Review Summary: Pastoral music for those adverse to conflict.
This is the first of many reviews I intend to write. I'm unsure of how long this will take, but I feel compelled by the sheer lack of opinions for this band on the web. This Nebraskan trio have been releasing albums for years to little or no recognition beyond the recent Captured Tracks box set. Perhaps I should've written some reviews during the revival in the mid-2000's. Never mind, I'm here now writing for you this review and many more in the future I'm sure; they deserve the attention.
For Against are new wave group of unashamed Anglophiles (there is also Half String and plethora of other groups but that's beyond this write-up) .The band have been crafting music for the lapsed melancholic; those who could be happy but prefer to be sad. Their lyrics echo and reverberate long after being heard, transforming moments into memories and vice-versa. Guitars chime with simple and recognizable beauty, and you're reminded of a moment in the past that has not yet occurred. They're additionally minimalistic; they've produced during their thirty year span music that resonates beyond what is stated or intended to be understood. Currently a trio, they've crafted a sound that sounds full, but willing to shatter at a moment's notice.

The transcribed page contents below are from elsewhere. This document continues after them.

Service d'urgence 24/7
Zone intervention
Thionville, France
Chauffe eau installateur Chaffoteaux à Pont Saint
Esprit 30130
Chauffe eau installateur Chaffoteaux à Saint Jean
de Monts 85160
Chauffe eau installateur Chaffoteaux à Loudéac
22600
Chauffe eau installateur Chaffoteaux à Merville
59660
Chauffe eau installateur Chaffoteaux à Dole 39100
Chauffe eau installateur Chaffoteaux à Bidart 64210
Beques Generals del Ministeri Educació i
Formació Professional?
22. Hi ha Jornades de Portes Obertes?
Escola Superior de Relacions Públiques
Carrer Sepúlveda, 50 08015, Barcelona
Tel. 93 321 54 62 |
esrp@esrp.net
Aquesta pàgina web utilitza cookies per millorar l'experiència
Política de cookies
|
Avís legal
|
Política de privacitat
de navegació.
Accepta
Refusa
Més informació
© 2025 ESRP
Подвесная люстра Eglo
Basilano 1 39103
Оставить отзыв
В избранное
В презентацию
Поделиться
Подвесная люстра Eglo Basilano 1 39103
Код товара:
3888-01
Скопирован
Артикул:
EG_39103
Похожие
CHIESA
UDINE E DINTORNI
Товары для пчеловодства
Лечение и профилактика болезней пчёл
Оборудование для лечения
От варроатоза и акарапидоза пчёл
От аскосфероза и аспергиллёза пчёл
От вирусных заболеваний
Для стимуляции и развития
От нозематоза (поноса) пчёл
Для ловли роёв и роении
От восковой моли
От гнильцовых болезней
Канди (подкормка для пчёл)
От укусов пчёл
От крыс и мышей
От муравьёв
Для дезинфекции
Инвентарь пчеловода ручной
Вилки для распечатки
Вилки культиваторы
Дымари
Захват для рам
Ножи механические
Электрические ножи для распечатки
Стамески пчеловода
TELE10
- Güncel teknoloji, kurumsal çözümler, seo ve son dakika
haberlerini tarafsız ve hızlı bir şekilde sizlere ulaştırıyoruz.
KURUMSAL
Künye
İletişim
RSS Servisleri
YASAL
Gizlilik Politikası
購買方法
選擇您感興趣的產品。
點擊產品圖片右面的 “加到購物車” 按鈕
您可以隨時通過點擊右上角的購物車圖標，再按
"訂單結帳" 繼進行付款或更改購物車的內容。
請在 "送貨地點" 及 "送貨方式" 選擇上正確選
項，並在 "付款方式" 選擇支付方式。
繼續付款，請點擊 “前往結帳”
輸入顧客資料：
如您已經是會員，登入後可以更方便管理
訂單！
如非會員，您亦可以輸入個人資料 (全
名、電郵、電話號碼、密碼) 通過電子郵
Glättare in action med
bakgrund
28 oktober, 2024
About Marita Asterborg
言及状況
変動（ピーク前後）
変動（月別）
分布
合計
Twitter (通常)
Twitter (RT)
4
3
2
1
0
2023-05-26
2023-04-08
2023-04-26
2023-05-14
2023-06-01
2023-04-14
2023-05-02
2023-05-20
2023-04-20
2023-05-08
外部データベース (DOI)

In terms of musical peers, I'd compare them strongly to The Chameleons and, to an extent, Joy Division - though this is an imperfect comparison - Joy Division existed in different circumstances. For Against are more jangly and maudlin in terms of delivery than Joy Division, but most similar to The Chameleons in the eighties 'we use single coil pickups and flange aplenty' kind of way. The lyrics are concise, sweet and potent, reflecting a subdued and multifaceted melancholy. "I diet of discontent / a show of bad intent", yearns Jeffrey Runnings in the closing track 'Broke My Back' from their debut album Echelons. Somebody's life is in disarray, but why? This remains a common thread for the entirety of their discography; the permanent disparity between your head and you heart and the hordes of people out there that just... won't ever like you. So in the dampness of your bedroom, you scribble lyrics that rail against an unknown enemy. That enemy is yourself.
And so it begins. Echelons bursts into the light with 'Shine', a bright opener with a cathartic key change three-quarters of the way through. You're introduced here to Jeffrey's indirect and non-specific delivery which speaks to you, the subject of the track. "Does that answer your question?", says Jennings with just a hint of desperation before declaring that he's entirely sure who he's asking. The bass line chugs away and the drums reverberate in a very Hannett-esque manner, but the band still retain their distinct Nebraskan routes, sounding like an old dirt road; an insular state where folk prefer to stay rather than leave.
Then there's the title track, 'Echelons', which begins with ominous percussion supported by fragile vocal delivery; of alienation and classic despair. "Someone somewhere waits for me..." declares Jennings prostrating himself in front of the listener to make them understand that someone, somewhere, could be the embodiment of fear... or the other half of a shattered relationship is coming back to haunt him. Post-punk staccato guitar weaves and slaloms through the waves of diminished notes before coming to a steady, but firmly unresolved conclusion.
While 'Echelons' lulls the listener, 'It's A Lie' begins with a thick chorus-laden bass line reminiscent of Peter Hook. Runnings vocals evoke a sense fragility and a certain willingness to give up in the face of adversity. "I don't anymore...", Jennings proclaims not with a shout, but with a whimper. It's one of the shortest, and punchiest tracks on the album along with 'Get On With It' which is delivered in a similar manner.
Echelons is not a long album, but there an elusive amount of depth buried within Runnings' delivery. What seems at first a derivative post-punk band, is a unique and consistent body of songs - especially for a debut album. Considering the album was released in 1987, years after the time represented in the music and before the popularization of grunge; Echelons is a fine example of a lost nugget. It's one of those albums that takes you by surprise and constructs a new-found curiosity. After Echelons, you'll want to hear everything For Against have to offer. This is a highly recommendable pursuit for the sanguine and defeated; the lost and the loved.